The case centered on a female client who reported receiving a credit card she had neither requested nor signed for. Upon investigation, Indecopi determined that the bank failed to provide evidence of the client’s consent, leading the agency to conclude that the bank had violated the fundamental right of consumers to be properly informed and to provide explicit agreement before the activation of financial products.
For the banking industry in Lima and beyond, the sanction serves as a pointed reminder that “implied consent” or administrative shortcuts do not hold weight under current consumer protection laws. The fine, while modest relative to the bank’s overall capital, carries significant symbolic weight, signaling that Indecopi is prioritizing the prevention of “abusive practices” in the acquisition of new credit users.
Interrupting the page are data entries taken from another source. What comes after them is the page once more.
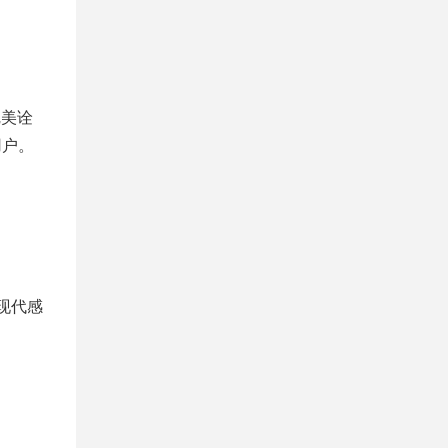
完美诠
用户。
现代感
。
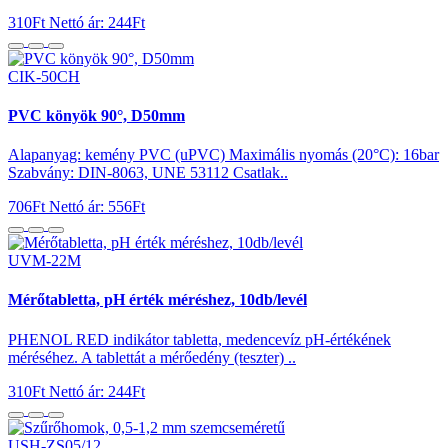
310Ft
Nettó ár: 244Ft
CIK-50CH
PVC könyök 90°, D50mm
Alapanyag: kemény PVC (uPVC) Maximális nyomás (20°C): 16bar
Szabvány: DIN-8063, UNE 53112 Csatlak..
706Ft
Nettó ár: 556Ft
UVM-22M
Mérőtabletta, pH érték méréshez, 10db/levél
PHENOL RED indikátor tabletta, medencevíz pH-értékének
méréséhez. A tablettát a mérőedény (teszter) ..
310Ft
Nettó ár: 244Ft
USH-ZS05/12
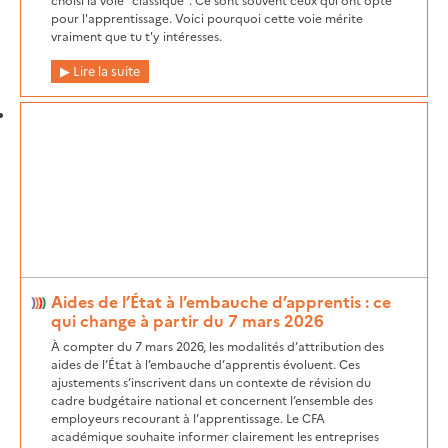
pour l'apprentissage. Voici pourquoi cette voie mérite
vraiment que tu t'y intéresses.
Lire la suite
Aides de l’État à l’embauche d’apprentis : ce
qui change à partir du 7 mars 2026
À compter du 7 mars 2026, les modalités d’attribution des
aides de l’État à l’embauche d’apprentis évoluent. Ces
ajustements s’inscrivent dans un contexte de révision du
cadre budgétaire national et concernent l’ensemble des
employeurs recourant à l’apprentissage. Le CFA
académique souhaite informer clairement les entreprises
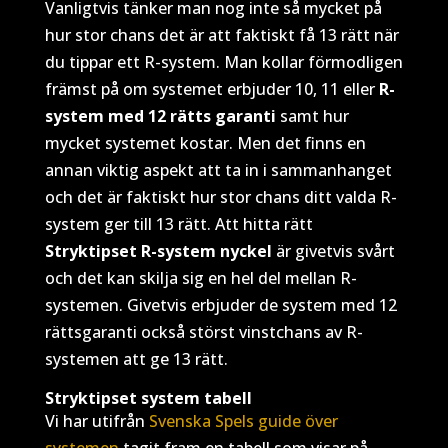
Vanligtvis tänker man nog inte så mycket på
hur stor chans det är att faktiskt få 13 rätt när
du tippar ett R-system. Man kollar förmodligen
främst på om systemet erbjuder 10, 11 eller
R-
system med 12 rätts garanti
samt hur
mycket systemet kostar. Men det finns en
annan viktig aspekt att ta in i sammanhanget
och det är faktiskt hur stor chans ditt valda R-
system ger till 13 rätt. Att hitta rätt
Stryktipset R-system nyckel
är givetvis svårt
och det kan skilja sig en hel del mellan R-
systemen. Givetvis erbjuder de system med 12
rättsgaranti också störst vinstchans av R-
systemen att ge 13 rätt.
Stryktipset system tabell
Vi har utifrån
Svenska Spels guide över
The Mechanics of the Violation
The core of the dispute rested on the concept of “express permission.” In the financial services sector, the distinction between a pre-approved offer and an activated product is critical. While banks frequently send marketing materials or “pre-approved” notices to existing customers, the legal threshold for activating a line of credit—which carries potential debt and interest obligations—is significantly higher.
In this specific instance, Interbank was unable to produce a signed contract or a verified digital confirmation that the client had opted into the credit card service. Indecopi’s ruling emphasizes that the mere delivery of a physical card does not constitute an agreement to the terms and conditions associated with that card.
The agency’s decision follows a pattern of increasing scrutiny toward how banks handle “cross-selling”—the practice of selling additional products to existing customers. When this process becomes automated or occurs without a clear “opt-in,” it moves from a business strategy to a regulatory violation.
Breaking Down the Sanction
The financial penalty is calculated based on the severity of the infringement and the nature of the consumer’s right that was breached. Below is a summary of the administrative action taken by the regulator.
| Detail | Description |
|---|---|
| Regulating Body | Indecopi (Peru) |
| Sanctioned Entity | Interbank |
| Penalty Amount | Over S/19,000 (Peruvian Soles) |
| Primary Infringement | Issuance of credit card without express authorization |
| Core Violation | Lack of informed consent/Abusive practice |
Broader Implications for Peruvian Banking
This ruling is not an isolated event but part of a broader effort by Indecopi to ensure that financial institutions operate with transparency. In recent years, the agency has warned that no bank, regardless of its size or market share, is permitted to activate products—be they insurance policies, credit lines, or maintenance fees—without a clear, documented trail of permission.
The impact of such rulings extends beyond the immediate fine. For consumers, it reinforces the utility of filing formal complaints through the Libro de Reclamaciones (Complaints Book), a mandatory tool in Peruvian commerce that allows the state to track systemic failures in customer service.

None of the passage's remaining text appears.